## A Walkthough for Document Vectorization
Throughout this walkthrough, we will be using OpenAI embedding.

It is necessary to import all the required libraries. <br> 
You can install them by executing a command in the terminal.<br><br>
``pip install -r reqirements.txt``

In [12]:
import chromadb
import openai
# import langchain
from chromadb.utils import embedding_functions
from langchain.document_loaders import TextLoader
import os
from typing import List
import pandas as pd

Pyarrow will become a required dependency of pandas in the next major release of pandas (pandas 3.0),
(to allow more performant data types, such as the Arrow string type, and better interoperability with other libraries)
but was not found to be installed on your system.
If this would cause problems for you,
please provide us feedback at https://github.com/pandas-dev/pandas/issues/54466
        
  import pandas as pd


Now, we'll introduce two functions for processing text from files.<br><br>
<b>read_docx_as_single_page():</b> This function reads DOC files.<br>
<b>read_pdf_as_single_page():</b> This function reads PDF files.<br><br>
Each function takes the path of the file as a parameter.

In [81]:
from PyPDF2 import PdfReader
import docx

def read_docx_as_single_page(docx_path: str) -> str:
    doc = docx.Document(docx_path)
    text = ""
    for paragraph in doc.paragraphs:
        text += paragraph.text + "\n"
    return text


def read_pdf_as_single_page(pdf_path: str) -> str:
    with open(pdf_path, "rb") as f:
        pdf_reader = PdfReader(f)
        text = ""
        for page_num in range(len(pdf_reader.pages)):
            # Extract text from the current page and append it to the string
            text += pdf_reader.pages[page_num].extract_text()
        return text
    
def read_csv_row_formatted(csv_path: str) -> str: #Added this function to help with .CSV file
    test_df = pd.read_csv(csv_path, sep=',')
    output = test_df.to_json(indent = 1, orient = 'records')
    return output
    

This section of the code processes files and creates a list of documents. We will assume all files are in the <b>"procom_collection"</b> folder.

In [82]:
folder_name = 'procom_data'
document = []
metadata = []

for file in os.listdir(folder_name):
    # Get the file name for metadata.
    file_name = file.split('.')[0]
    metadata.append({"competition": file_name})
    # If the file is a PDF then process it with "read_pdf_as_single_page".
    # Elif the file is a PDF then process it with "read_docx_as_single_page".
    # ELse process it with "TextLoader".
    # Finally append the text string to the document list.
    if file.endswith(".pdf"):
        pdf_path = f"./{folder_name}/" + file
        document.append(read_pdf_as_single_page(pdf_path))
    elif file.endswith(".docx") or file.endswith(".doc"):
        doc_path = f"./{folder_name}/" + file
        document.append(read_docx_as_single_page(doc_path)) 
    elif file.endswith(".txt"):
        txt_path = f"./{folder_name}/" + file
        loader = TextLoader(txt_path)
        document.append(loader.load()) 
    elif file.endswith(".csv"): #Added this function, reads CSV file in JSON format
        csv_path = f"./{folder_name}/" + file
        document.append(read_csv_row_formatted(csv_path))

# print(document)
# print(metadata)

After retrieving the document, we will set up the Chroma database. Since the Chroma Database operates as a vector database, we must initially establish the embedding function.
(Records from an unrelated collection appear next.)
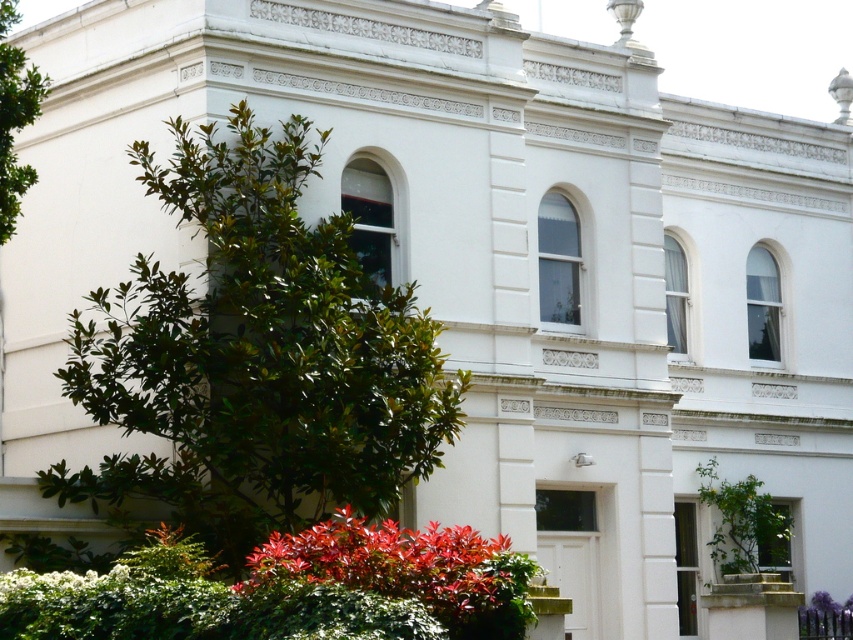 From the picture: You are a gardener who needs to trim the shiny red leaves at lower center and the green leafy tree at left. Which one requires a ladder to reach the top?

The shiny red leaves at lower center requires a ladder to reach the top because it is taller than the green leafy tree at left.

You are a gardener planning to plant a new tree in the yard. You notice the green leafy tree at center and the shiny red leaves at lower center. Which area has more space available for planting a new tree?

The area near the shiny red leaves at lower center has more space available because the green leafy tree at center is wider, leaving less room in its vicinity. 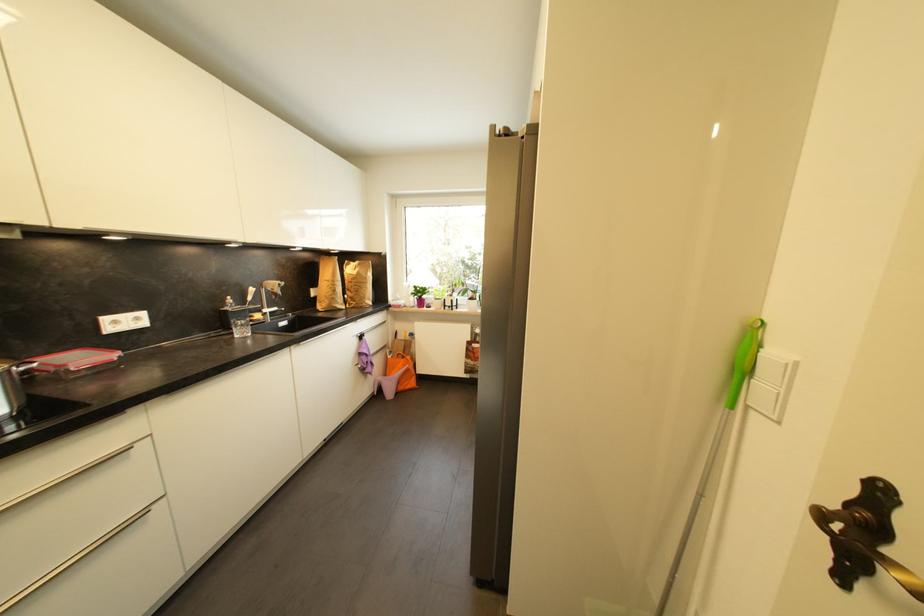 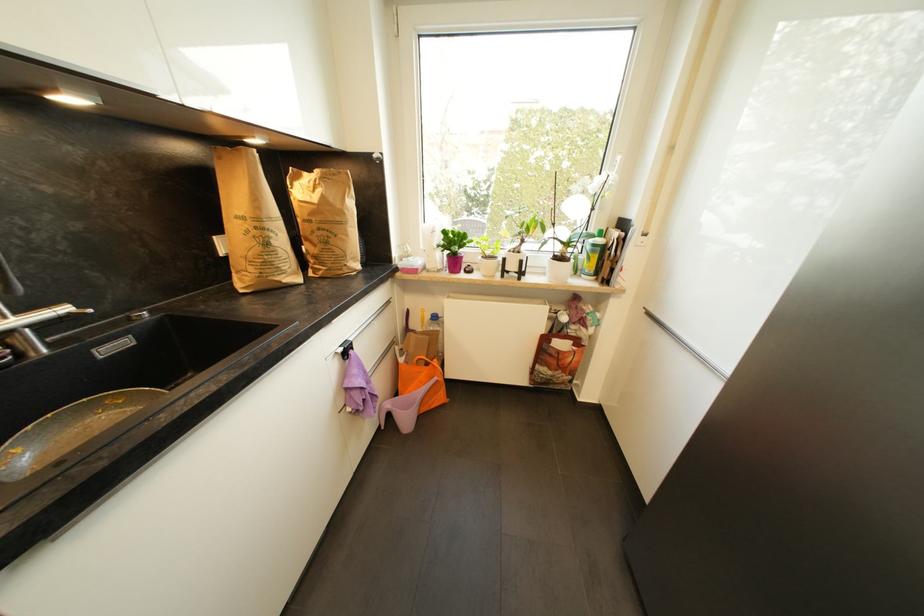 In the second image, find the point that corresponds to pixel 274 309 in the first image.

(27, 313) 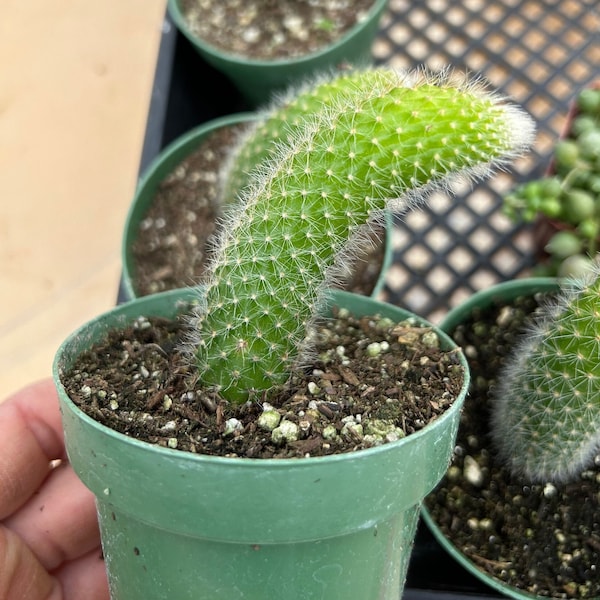 I want to click on plant, so tap(257, 331). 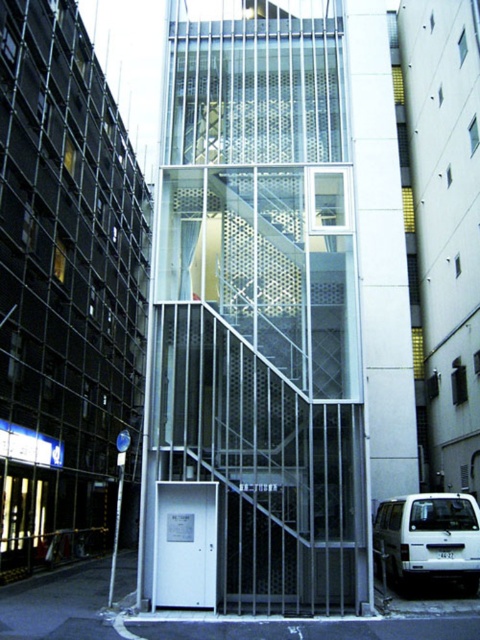 Find the location of a particular element. transparent glass elevator at center is located at coordinates (255, 323).

Between transparent glass elevator at center and white matte suv at lower right, which one is positioned lower?

Positioned lower is white matte suv at lower right.

This screenshot has width=480, height=640. I want to click on transparent glass elevator at center, so click(x=255, y=323).

Locate an element on the screen. The width and height of the screenshot is (480, 640). transparent glass elevator at center is located at coordinates (255, 323). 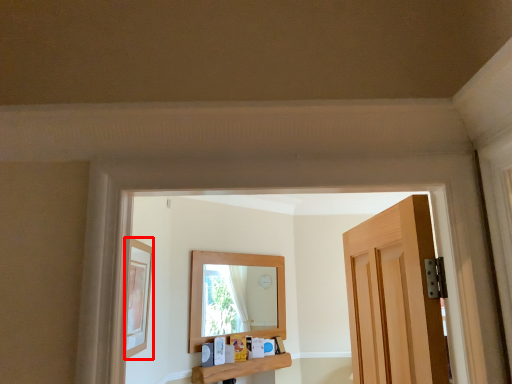 Question: From the image's perspective, where is picture frame (annotated by the red box) located relative to window sill?

Choices:
 (A) above
 (B) below

Answer: (A)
Chroma DB supports various embedding functions. We have the option to utilize either the default embedding function provided by Chroma DB or opt for the OpenAI embedding. For this project, we will utilize the OpenAI embedding function.

In [85]:
chroma_client = chromadb.PersistentClient("./")

In [6]:
# To use the default embedding, you will
# need to install "sentence_transformers" package 
# first.
 
sentence_transformer_ef = embedding_functions.SentenceTransformerEmbeddingFunction(model_name="all-MiniLM-L6-v2")

  from .autonotebook import tqdm as notebook_tqdm
modules.json: 100%|██████████| 349/349 [00:00<00:00, 547kB/s]
config_sentence_transformers.json: 100%|██████████| 116/116 [00:00<00:00, 225kB/s]
README.md: 100%|██████████| 10.7k/10.7k [00:00<00:00, 18.4MB/s]
sentence_bert_config.json: 100%|██████████| 53.0/53.0 [00:00<00:00, 58.3kB/s]
config.json: 100%|██████████| 612/612 [00:00<00:00, 1.06MB/s]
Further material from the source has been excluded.